In my loft, as I manage to track down a boy in a picture, I may write: ‘Dear Neels, I’m a Johannesburg writer and I’m working on a big justice project. I got your name from an old Grey College yearbook and found you via Facebook. I am investigating a teacher from your time at Grey; are you maybe willing to have a chat? No pressure, hey, you can completely ignore this message if you want to. All the best!’
The tortuous prose serves a purpose: I must allow for all eventualities, because I do not know what happened to anyone my message may reach. Every guy I contact is a potential rape survivor, and I do not know the extent of his amnesia.
In detective novels, amnesia is dramatic. A mysterious stranger with an unfamiliar accent comes to in a hospital bed, unable to recall an apparent chain of recent tragedies. In real life, most forms of amnesia are not so apparent. We forget specific events, and then necessarily do not remember the forgetting. That’s dissociative traumatic amnesia for you. You are raped, which is impossible, and therefore it did not happen, because it could not.
If my message reaches a guy who has forgotten his abuse, I must not force him. I cannot make him remember if he is not ready. If I ask too specific a question – ‘Were you ever raped by Willem Breytenbach, hey?’ – I might re-traumatise him.
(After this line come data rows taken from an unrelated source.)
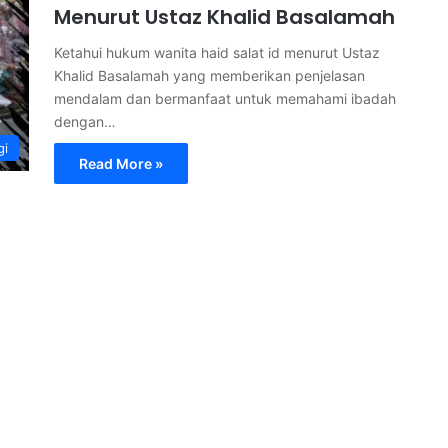
Menurut Ustaz Khalid Basalamah
Ketahui hukum wanita haid salat id menurut Ustaz
Khalid Basalamah yang memberikan penjelasan
mendalam dan bermanfaat untuk memahami ibadah
dengan…
gi
Read More »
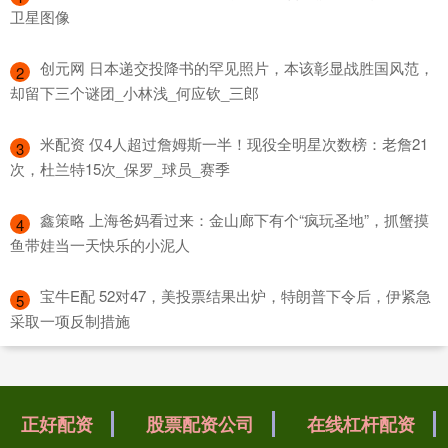
卫星图像
​创元网 日本递交投降书的罕见照片，本该彰显战胜国风范，
2
却留下三个谜团_小林浅_何应钦_三郎
​米配资 仅4人超过詹姆斯一半！现役全明星次数榜：老詹21
3
次，杜兰特15次_保罗_球员_赛季
​鑫策略 上海爸妈看过来：金山廊下有个“疯玩圣地”，抓蟹摸
4
鱼带娃当一天快乐的小泥人
​宝牛E配 52对47，美投票结果出炉，特朗普下令后，伊紧急
5
采取一项反制措施
正好配资
股票配资公司
在线杠杆配资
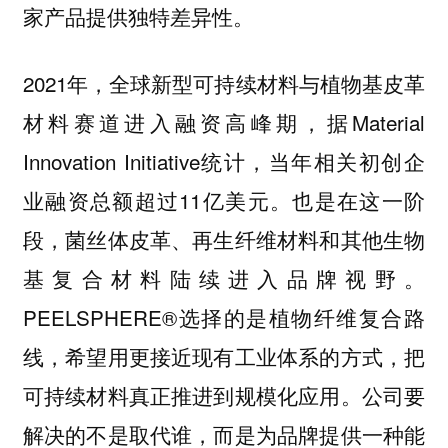
家产品提供独特差异性。
2021年，全球新型可持续材料与植物基皮革
材料赛道进入融资高峰期，据Material
Innovation Initiative统计，当年相关初创企
业融资总额超过11亿美元。也是在这一阶
段，菌丝体皮革、再生纤维材料和其他生物
基复合材料陆续进入品牌视野。
PEELSPHERE®选择的是植物纤维复合路
线，希望用更接近现有工业体系的方式，把
可持续材料真正推进到规模化应用。公司要
解决的不是取代谁，而是为品牌提供一种能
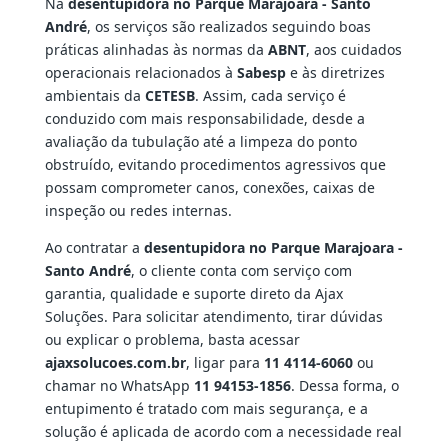
Na
desentupidora no Parque Marajoara - Santo
André
, os serviços são realizados seguindo boas
práticas alinhadas às normas da
ABNT
, aos cuidados
operacionais relacionados à
Sabesp
e às diretrizes
ambientais da
CETESB
. Assim, cada serviço é
conduzido com mais responsabilidade, desde a
avaliação da tubulação até a limpeza do ponto
obstruído, evitando procedimentos agressivos que
possam comprometer canos, conexões, caixas de
inspeção ou redes internas.
Ao contratar a
desentupidora no Parque Marajoara -
Santo André
, o cliente conta com serviço com
garantia, qualidade e suporte direto da Ajax
Soluções. Para solicitar atendimento, tirar dúvidas
ou explicar o problema, basta acessar
ajaxsolucoes.com.br
, ligar para
11 4114-6060
ou
chamar no WhatsApp
11 94153-1856
. Dessa forma, o
entupimento é tratado com mais segurança, e a
solução é aplicada de acordo com a necessidade real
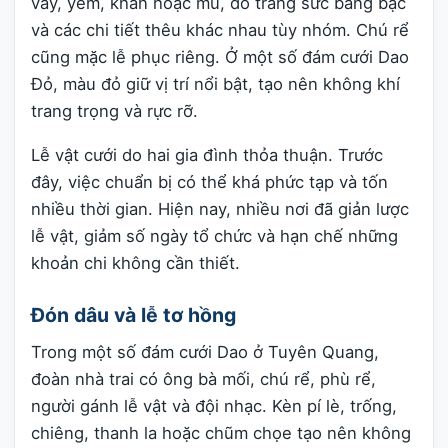
váy, yếm, khăn hoặc mũ, đồ trang sức bằng bạc
và các chi tiết thêu khác nhau tùy nhóm. Chú rể
cũng mặc lễ phục riêng. Ở một số đám cưới Dao
Đỏ, màu đỏ giữ vị trí nổi bật, tạo nên không khí
trang trọng và rực rỡ.
Lễ vật cưới do hai gia đình thỏa thuận. Trước
đây, việc chuẩn bị có thể khá phức tạp và tốn
nhiều thời gian. Hiện nay, nhiều nơi đã giản lược
lễ vật, giảm số ngày tổ chức và hạn chế những
khoản chi không cần thiết.
Đón dâu và lễ tơ hồng
Trong một số đám cưới Dao ở Tuyên Quang,
đoàn nhà trai có ông bà mối, chú rể, phù rể,
người gánh lễ vật và đội nhạc. Kèn pí lè, trống,
chiêng, thanh la hoặc chũm chọe tạo nên không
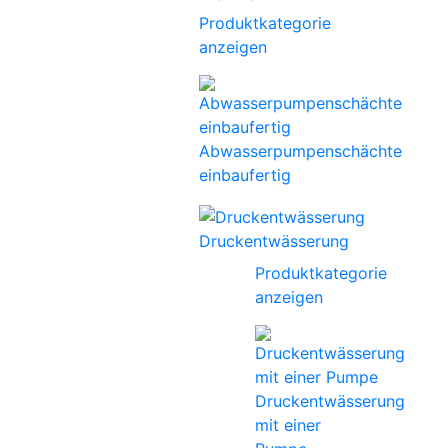
Produktkategorie
anzeigen
Abwasserpumpenschächte
einbaufertig
Druckentwässerung
Produktkategorie
anzeigen
Druckentwässerung
mit einer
Our brains bury these things for a reason.
The message cannot be too pushy either. Raped people hang on to the lessons they have learned. Men want to trap you. An ambush could always be imminent. Seemingly good people are not to be trusted, because things are not what they seem.
In my loft, I try to navigate the pitfalls. Only if I am supremely lucky will my message reach a man who is angry about being raped. Angry like me. These are the brothers I am looking for. Men who are furious and want to keep other boys from losing what we did. These men will hear a dog whistle, and when the message says ‘justice project’ and ‘a teacher from your time’, they will think: This sounds like it could be Willem Breytenbach, because he was at Grey when I was, and a justice project sounds like it could be about the sex stuff. Who is this Deon Wiggett, though? Is he to be trusted?
Aside from men who can help and men who forgot and men who remember, there lurks another danger: people who remain loyal to Willem. People who will say something if I say his name – but to him, and not to me. If an explicit claim reaches Willem, it would be premature defamation.